I can’t watch horror movies; I get nightmares! But I watch the Discovery Health channel, and I watch those surgery shows. Anything like, “We took out a hundred-pound tumor and had to wheel it out on its own gurney.” I go to bed with autopsy shows on—I find them fascinating—but for some reason I just have a hard time with the fake stuff. The funny thing is that Rodriguez would probably throw up if he ever saw a surgery show.
In his movie you play a character with a machine gun for a leg. Was that tough?
It was an incredibly hard shoot. I did a large part of my stunts. Oftentimes I wouldn’t see how close the fireball was behind my head. I had some eyebrows singed off. I have a china-doll body with a bull’s personality.
Speaking of large personalities, what was working with Quentin like?
I bet you kind of imagine what it’s like, and it probably is that. Everything’s over-the-top and loud and crazy, but down to business, too.
And with Robert?
Very quiet, very intense.

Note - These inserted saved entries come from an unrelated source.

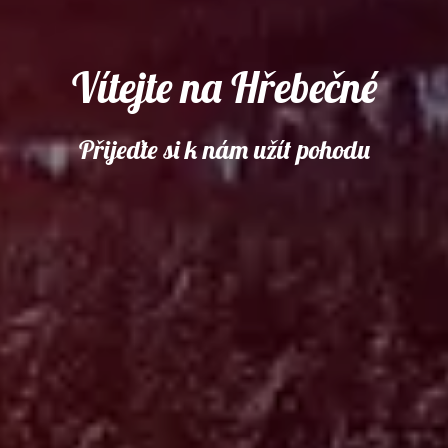
Vítejte na Hřebečné
Přijeďte si k nám užít pohodu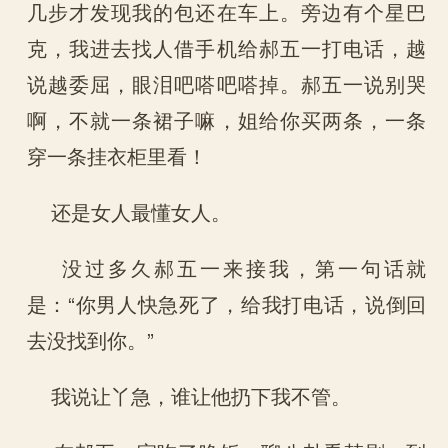
几步才发现我的包还在车上。旁边有个星巴
克，我进去找人借手机给郝五一打电话，越
说越委屈，眼泪吧嗒吧嗒掉。郝五一说别哭
啊，不就一条裙子嘛，姐给你买两条，一条
穿一条挂衣柜里看！
还是女人最懂女人。
没过多久郝五一来接我，第一句话就
是：“你男人快急死了，给我打电话，说倒回
去没找到你。”
我说让丫急，谁让他扔下我不管。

The shoots were hard. I got really thin during the first two or three months of filming. It was tons of stress, but also we were filming in Austin and I don’t like smoked meat, and that’s what they have out there. It’s sad, because there are these pro-anorexia websites, and someone told me they have pictures of me as “thinspiration,” which is repugnant. I hated [being that thin].
So you’ve put the weight back on?
Yeah. Now that I can eat normally again. Well, normally for me—I had a blob of lemon cake and coffee for breakfast.
Wait—back to this machine-gun leg for a second. Do you have to use your hands to shoot it, or do you fire it with your leg?
No, that’s my leg.
How is that supposed to work?
You know, I don’t know. That never occurred to me! [Pause] It’s grindhouse.